This has been brought up before at CheckMates, basically all UDP 500 traffic is allowed by the firewall and sent to the process vpnd on the gateway which is where all IKE negotiations occur. You'll see random Internet IPs trying to start IKE negotiations with a "Key Install" log but they won't get anywhere since they are not a defined peer.
IKEv1 Phase 1 does things in kind of a messed up order of operations by design which is not Check Point's fault. IKEv1 Phase 1 performs the following three tasks in this order:
- Agree on algorithms to form an SA
- Compute a secret key with Diffie-Hellman
- Authenticate the negotiating peers
The fact that lots of negotiation and a computationally expensive Diffie-Hellman calculation is performed before the peers even authenticate each other should raise alarm bells.
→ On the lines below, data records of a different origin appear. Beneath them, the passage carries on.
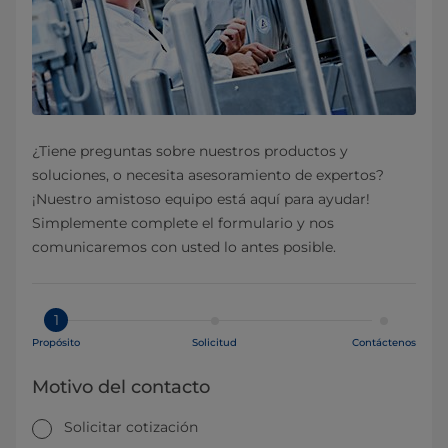
¿Tiene preguntas sobre nuestros productos y
soluciones, o necesita asesoramiento de expertos?
¡Nuestro amistoso equipo está aquí para ayudar!
Simplemente complete el formulario y nos
comunicaremos con usted lo antes posible.
1
Propósito
Solicitud
Contáctenos
Motivo del contacto
Solicitar cotización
Because the peer has not been authenticated yet, it always possible they are hostile and trying to crash us with malformed or otherwise corrupt negotiations. For that reason all IKE is handled in the vpnd process instead of the INSPECT/Firewall Worker which traditionally runs in the kernel. If the vpnd process happens to crash, its parent process fwd simply respawns it immediately, no harm no foul. However if IKE negotiations took place inside the kernel, a crash caused by the peer in there would cause the whole system to crash. With the advent of USFW, it will be interesting to see if functions like this that are done for stability reasons in separate processes will end up getting integrated into the INSPECT/fwk/Firewall Worker when USFW is enabled.
IKEv2 resolves this design issue by authenticating the peers first before allowing any other operations.